### EXERCISE MATERIALS
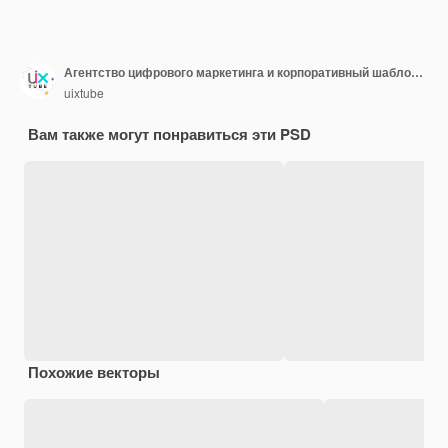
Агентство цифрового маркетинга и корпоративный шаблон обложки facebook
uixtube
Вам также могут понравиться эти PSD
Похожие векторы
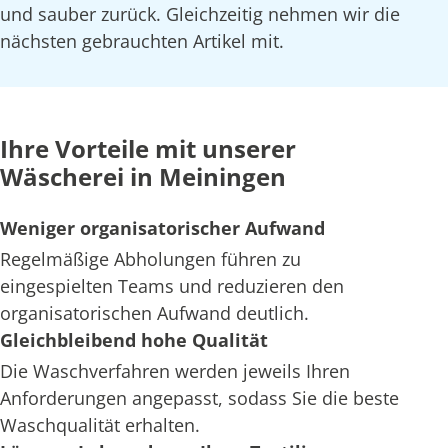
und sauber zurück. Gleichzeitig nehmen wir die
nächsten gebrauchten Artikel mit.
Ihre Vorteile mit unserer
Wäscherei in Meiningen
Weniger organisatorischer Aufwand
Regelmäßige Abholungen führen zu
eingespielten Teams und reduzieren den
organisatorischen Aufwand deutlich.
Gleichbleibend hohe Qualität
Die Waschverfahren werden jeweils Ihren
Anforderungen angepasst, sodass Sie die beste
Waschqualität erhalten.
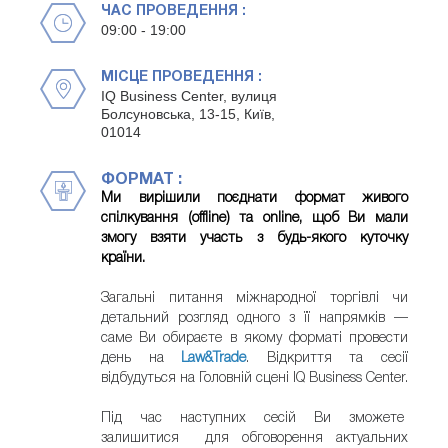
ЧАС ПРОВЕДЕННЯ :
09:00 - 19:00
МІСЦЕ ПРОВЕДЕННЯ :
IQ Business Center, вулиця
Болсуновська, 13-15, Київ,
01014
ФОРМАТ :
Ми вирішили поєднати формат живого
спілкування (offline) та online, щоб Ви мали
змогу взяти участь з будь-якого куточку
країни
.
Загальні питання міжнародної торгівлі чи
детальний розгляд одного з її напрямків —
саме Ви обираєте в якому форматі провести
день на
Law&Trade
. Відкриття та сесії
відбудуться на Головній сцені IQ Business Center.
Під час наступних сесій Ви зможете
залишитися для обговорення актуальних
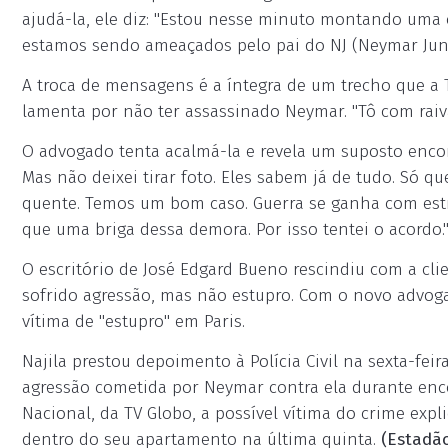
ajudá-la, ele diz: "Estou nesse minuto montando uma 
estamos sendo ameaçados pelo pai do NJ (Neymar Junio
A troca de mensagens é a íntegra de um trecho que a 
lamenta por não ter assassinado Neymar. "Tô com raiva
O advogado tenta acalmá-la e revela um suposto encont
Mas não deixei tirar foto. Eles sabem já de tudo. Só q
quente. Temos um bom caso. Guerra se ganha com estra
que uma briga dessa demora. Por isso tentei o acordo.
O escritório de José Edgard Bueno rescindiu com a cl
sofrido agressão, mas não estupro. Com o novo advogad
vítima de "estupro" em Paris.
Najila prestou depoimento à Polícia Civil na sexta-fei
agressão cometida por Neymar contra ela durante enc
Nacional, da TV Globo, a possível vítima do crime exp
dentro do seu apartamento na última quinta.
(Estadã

---

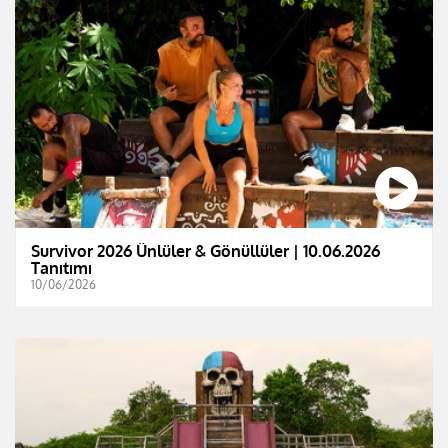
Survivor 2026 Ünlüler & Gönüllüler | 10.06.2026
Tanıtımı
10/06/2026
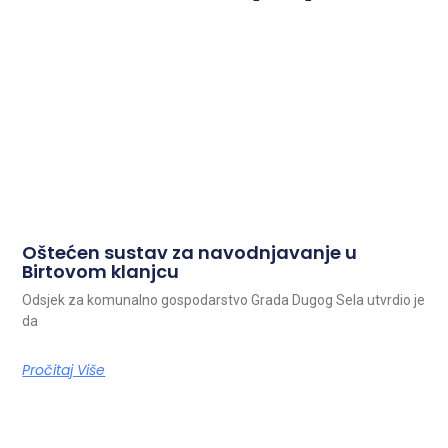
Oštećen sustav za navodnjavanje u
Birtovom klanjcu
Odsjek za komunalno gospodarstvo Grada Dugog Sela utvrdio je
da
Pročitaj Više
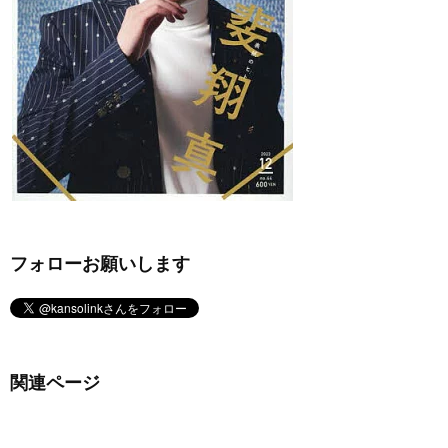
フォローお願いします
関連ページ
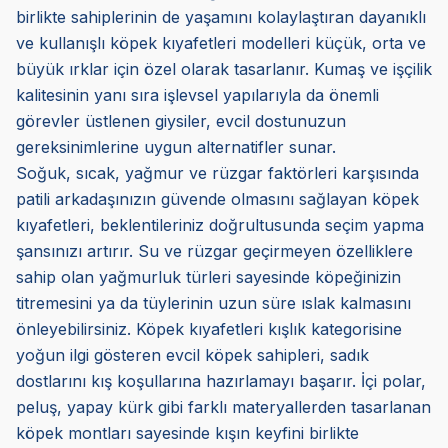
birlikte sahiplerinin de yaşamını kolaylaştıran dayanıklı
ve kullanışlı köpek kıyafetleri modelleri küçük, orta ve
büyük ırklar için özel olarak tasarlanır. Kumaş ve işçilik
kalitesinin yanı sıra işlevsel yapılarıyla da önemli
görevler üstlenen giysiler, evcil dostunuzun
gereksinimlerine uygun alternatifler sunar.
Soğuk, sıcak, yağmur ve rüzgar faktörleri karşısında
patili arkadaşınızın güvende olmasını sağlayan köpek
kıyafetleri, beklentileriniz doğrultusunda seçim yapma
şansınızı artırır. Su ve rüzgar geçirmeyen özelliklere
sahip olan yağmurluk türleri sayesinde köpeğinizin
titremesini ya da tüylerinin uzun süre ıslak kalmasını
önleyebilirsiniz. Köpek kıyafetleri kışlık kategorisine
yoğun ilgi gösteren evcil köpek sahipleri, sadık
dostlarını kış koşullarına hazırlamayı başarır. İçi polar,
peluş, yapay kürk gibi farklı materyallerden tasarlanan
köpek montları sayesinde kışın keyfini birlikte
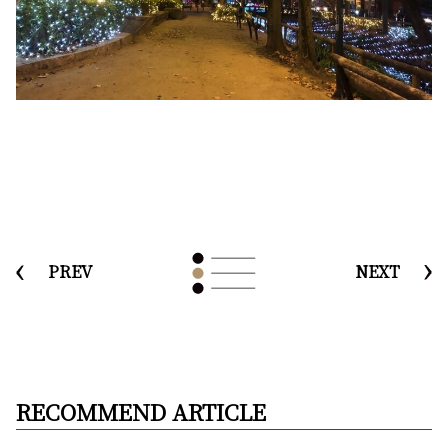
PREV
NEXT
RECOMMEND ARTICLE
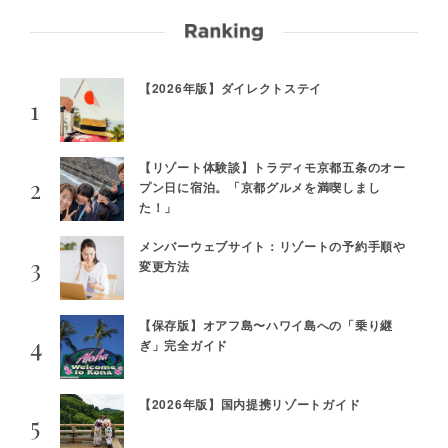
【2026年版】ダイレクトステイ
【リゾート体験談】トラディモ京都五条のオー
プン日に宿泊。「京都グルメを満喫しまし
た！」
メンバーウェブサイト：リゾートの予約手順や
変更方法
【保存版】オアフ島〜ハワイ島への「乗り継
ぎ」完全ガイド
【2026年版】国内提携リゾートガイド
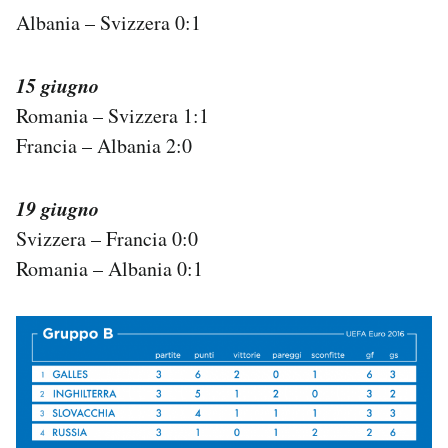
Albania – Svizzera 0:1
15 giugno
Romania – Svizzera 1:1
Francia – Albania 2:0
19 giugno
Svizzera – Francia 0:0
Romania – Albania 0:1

### TO DO
Look over the listing and say how many lines hold the string "estupro". Nothing but the number is needed.

### RESPONSE BOX
2